DATA
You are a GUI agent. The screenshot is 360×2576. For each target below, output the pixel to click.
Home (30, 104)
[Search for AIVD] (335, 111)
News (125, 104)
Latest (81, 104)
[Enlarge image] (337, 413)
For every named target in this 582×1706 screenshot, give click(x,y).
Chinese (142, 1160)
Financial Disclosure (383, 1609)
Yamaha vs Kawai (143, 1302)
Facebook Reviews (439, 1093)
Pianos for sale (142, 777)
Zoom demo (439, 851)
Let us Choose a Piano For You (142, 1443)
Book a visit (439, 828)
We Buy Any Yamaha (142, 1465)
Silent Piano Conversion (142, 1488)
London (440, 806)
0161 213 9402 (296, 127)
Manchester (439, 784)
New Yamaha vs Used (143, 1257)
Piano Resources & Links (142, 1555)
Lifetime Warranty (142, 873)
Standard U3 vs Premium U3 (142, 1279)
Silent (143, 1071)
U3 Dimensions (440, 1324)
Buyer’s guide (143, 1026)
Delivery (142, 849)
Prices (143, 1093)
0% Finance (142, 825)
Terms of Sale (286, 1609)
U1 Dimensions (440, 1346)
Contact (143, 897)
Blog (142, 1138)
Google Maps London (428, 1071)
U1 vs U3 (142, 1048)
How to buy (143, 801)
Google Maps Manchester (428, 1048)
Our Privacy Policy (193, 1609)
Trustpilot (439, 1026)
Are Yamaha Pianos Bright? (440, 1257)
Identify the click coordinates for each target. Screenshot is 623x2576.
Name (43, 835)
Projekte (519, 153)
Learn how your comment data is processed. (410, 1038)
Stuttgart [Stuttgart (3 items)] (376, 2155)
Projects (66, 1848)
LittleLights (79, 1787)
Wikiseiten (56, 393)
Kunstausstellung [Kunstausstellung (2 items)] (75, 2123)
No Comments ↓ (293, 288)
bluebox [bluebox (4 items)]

REQUIREMENT
Would you please reproduce the records above exactly, only from their first line through the line holding "[Enlarge image] (337, 413)", with both ends included?

EXERCISE ANSWER
You are a GUI agent. The screenshot is 360×2576. For each target below, output the pixel to click.
Home (30, 104)
[Search for AIVD] (335, 111)
News (125, 104)
Latest (81, 104)
[Enlarge image] (337, 413)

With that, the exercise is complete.